The agency is primarily known for its Spare The Air days–when, due to high concentrations of ground-level ozone (the main component of smog), the district issues public warnings urging Bay Area residents to avoid driving as much as possible and take measures to reduce on their air pollution footprint.

District spokesperson Lisa Fasano told the Examiner that since its jurisdiction covers a wide swath of the Bay Area, employees are often required to travel outside of areas with serviceable public transportation options.

Tom Bates, the president of the district’s board and current mayor of Berkeley, agreed with Fasano saying that the car subsidy makes sense because, “some employees travel from areas where public transportation is limited.” Bates added that “most of these cars have the least-possible air emissions.”

Even so, some are calling it hypocritical for an organization working to steer the public away from individual car use to promote driving among its employees.

“Any kind of incentive policy for car ownership or use is incredibly outdated for the air district to have, even if it’s an electric vehicle,” said Stuart Cohen, the Executive Director of the Oakland-based transit advocacy organization TransForm.

As California grapples with a record budget deficit, taxpayers are becoming less tolerant of costly perks being doled out to government employees.

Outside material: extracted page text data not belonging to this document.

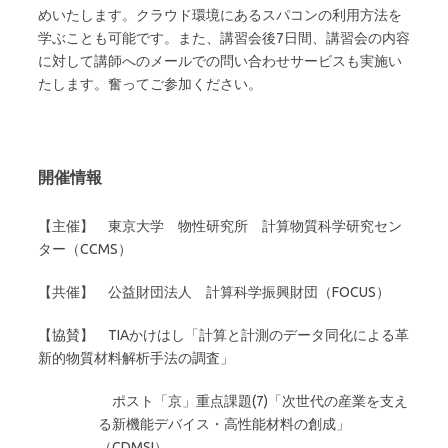
めいたします。クラウド環境にあるスパコンの利用方法を
学ぶことも可能です。また、講習会後7日間、講習会の内容
に対して講師へのメールでの問い合わせサービスも実施い
たします。奮ってご参加ください。
開催情報
【主催】 東京大学 物性研究所 計算物質科学研究セン
ター（CCMS）
【共催】 公益財団法人 計算科学振興財団（FOCUS）
【協賛】 TIAかけはし「計算と計測のデータ同化による革
新的物質材料解析手法の調査」
ポスト「京」重点課題(7)「次世代の産業を支え
る新機能デバイス・高性能材料の創成」
（CDMSI）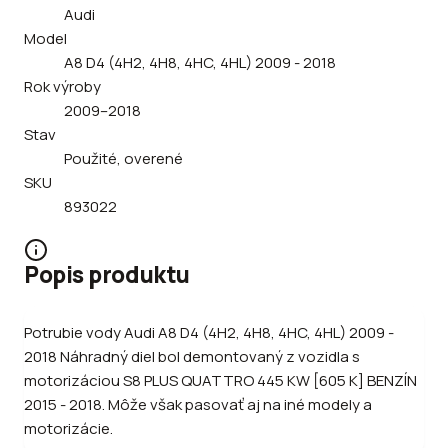
Audi
Model
A8 D4 (4H2, 4H8, 4HC, 4HL) 2009 - 2018
Rok výroby
2009–2018
Stav
Použité, overené
SKU
893022
Popis produktu
Potrubie vody Audi A8 D4 (4H2, 4H8, 4HC, 4HL) 2009 -
2018 Náhradný diel bol demontovaný z vozidla s
motorizáciou S8 PLUS QUATTRO 445 KW [605 K] BENZÍN
2015 - 2018. Môže však pasovať aj na iné modely a
motorizácie.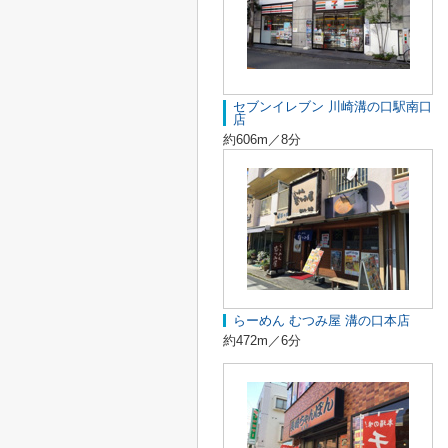
セブンイレブン 川崎溝の口駅南口
店
約606m／8分
らーめん むつみ屋 溝の口本店
約472m／6分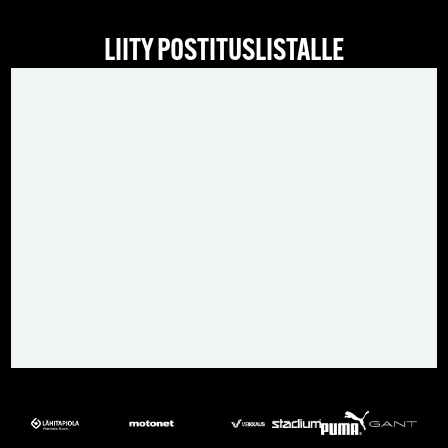
LIITY POSTITUSLISTALLE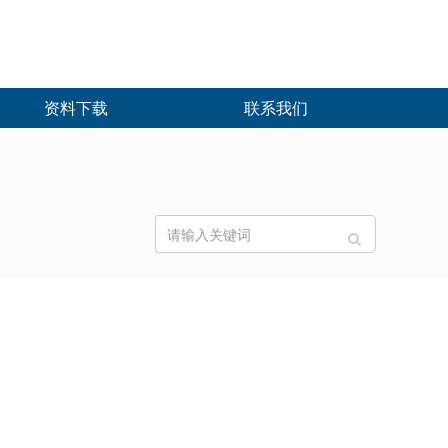
资料下载
联系我们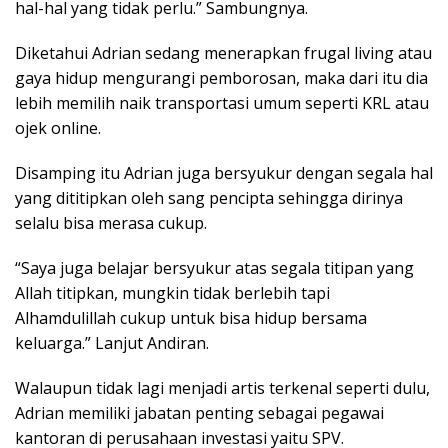
hal-hal yang tidak perlu.” Sambungnya.
Diketahui Adrian sedang menerapkan frugal living atau
gaya hidup mengurangi pemborosan, maka dari itu dia
lebih memilih naik transportasi umum seperti KRL atau
ojek online.
Disamping itu Adrian juga bersyukur dengan segala hal
yang dititipkan oleh sang pencipta sehingga dirinya
selalu bisa merasa cukup.
“Saya juga belajar bersyukur atas segala titipan yang
Allah titipkan, mungkin tidak berlebih tapi
Alhamdulillah cukup untuk bisa hidup bersama
keluarga.” Lanjut Andiran.
Walaupun tidak lagi menjadi artis terkenal seperti dulu,
Adrian memiliki jabatan penting sebagai pegawai
kantoran di perusahaan investasi yaitu SPV.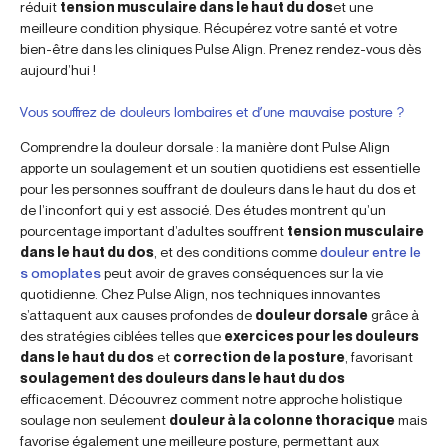
réduit
tension musculaire dans le haut du dos
et une
meilleure condition physique. Récupérez votre santé et votre
bien-être dans les cliniques Pulse Align. Prenez rendez-vous dès
aujourd’hui !
Vous souffrez de douleurs lombaires et d’une mauvaise posture ?
Comprendre la douleur dorsale : la manière dont Pulse Align
apporte un soulagement et un soutien quotidiens est essentielle
pour les personnes souffrant de douleurs dans le haut du dos et
de l’inconfort qui y est associé. Des études montrent qu’un
pourcentage important d’adultes souffrent
tension musculaire
dans le haut du dos
, et des conditions comme
douleur entre le
s omoplates
peut avoir de graves conséquences sur la vie
quotidienne. Chez Pulse Align, nos techniques innovantes
s’attaquent aux causes profondes de
douleur dorsale
grâce à
des stratégies ciblées telles que
exercices pour les douleurs
dans le haut du dos
et
correction de la posture
, favorisant
soulagement des douleurs dans le haut du dos
efficacement. Découvrez comment notre approche holistique
soulage non seulement
douleur à la colonne thoracique
mais
favorise également une meilleure posture, permettant aux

Earlier this year, a deeply unpopular car subsidy for California state legislators was drastically slashed after the Chronicle reported that taxpayers were footing the bill for the state’s expensive practice of purchasing cars and then leasing them to legislators at a sharply reduced cost.

On the local level, subsidizing cars for public employees is a long-standing and wide-ranging practice–especially in cases where city staffers are employed in San Francisco but are unable to afford to live within the city limits and thus have to commute in from outlying areas. In 2008, the city was spending over $7 million a year on gas alone for the nearly 250 employees with take-home car privileges.

Based on a survey of car subsidies in a number of Southern California counties, the $500-675 car subsidy given to district employees sits on the low-to-mid end of the spectrum for many similar government programs. The average car allowance given to officials in Riverside Country in 2010 was $550/month, with San Bernadino County topping the list at $1,123/month and Orange and Los Angles counties coming in about in the middle at with $765/month and $620/month respectively.